Jun 11 ’12
How to Leverage DB2’s Automated Time Travel Queries and Temporal Tables
DB2 temporal tables are an outstanding database automation feature that can replace significant amounts of application programming. This makes them a popular feature of DB2 10 for z/OS and DB2 10 for Linux, UNIX and Windows (LUW). There are some things you need to understand and prepare for before using temporal tables. However, once you have a better understanding of how time travel queries work, their uses and implications, you will be able to leverage them for your needs.

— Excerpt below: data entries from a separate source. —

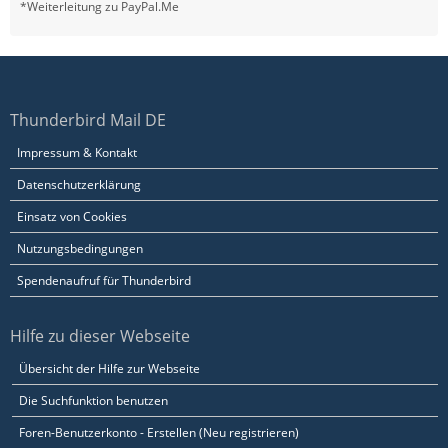
*Weiterleitung zu PayPal.Me
Thunderbird Mail DE
Impressum & Kontakt
Datenschutzerklärung
Einsatz von Cookies
Nutzungsbedingungen
Spendenaufruf für Thunderbird
Hilfe zu dieser Webseite
Übersicht der Hilfe zur Webseite
Die Suchfunktion benutzen
Foren-Benutzerkonto - Erstellen (Neu registrieren)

The Need for Temporal Data Storage
Data volume is increasing exponentially as business and regulatory demands drive the need to maintain large volumes and multiple versions of data. Flexibility in application design is important, especially in the era of the ever-expanding Internet, where adaptability and flexibility dictate whether a product, business, or strategy will succeed. Temporal designs give you the flexibility to store time-relative information, adding another dimension to your data store. Not only do you know what data is valid, but when it’s valid. This lets you stage data for future use, or go back in time to re-create a data condition when investigating an anomaly or performing analytics. You can also automatically track the history of changes to data for auditing or re-creating data at a point in time. DB2 now automates this.
DB2 Temporal Table Benefits
The great thing about triggers is that you can use them to replace large sections of application logic. You can use triggers to capture database changes and propagate them to audit tables, perform denormalization on the fly, and aggregate data to summary tables. You may be able to replace days or weeks of application programming and testing with just a few hours to set up and test the triggers. Moreover, once a process is no longer needed, you can simply DROP the triggers to remove the process without an application program change.
Temporal tables take this concept of database automation even further; they take an entire portion of application logic and place it in a relatively simple table structure with seamless automation built in. Application developers can incorporate a time dimension into their design without having to code for maintenance of the time factor; they can rely on DB2 to maintain the proper consistency of their time-dependent data. They will still have to consider time as they read their data, but DB2 automates maintenance of the time dimension.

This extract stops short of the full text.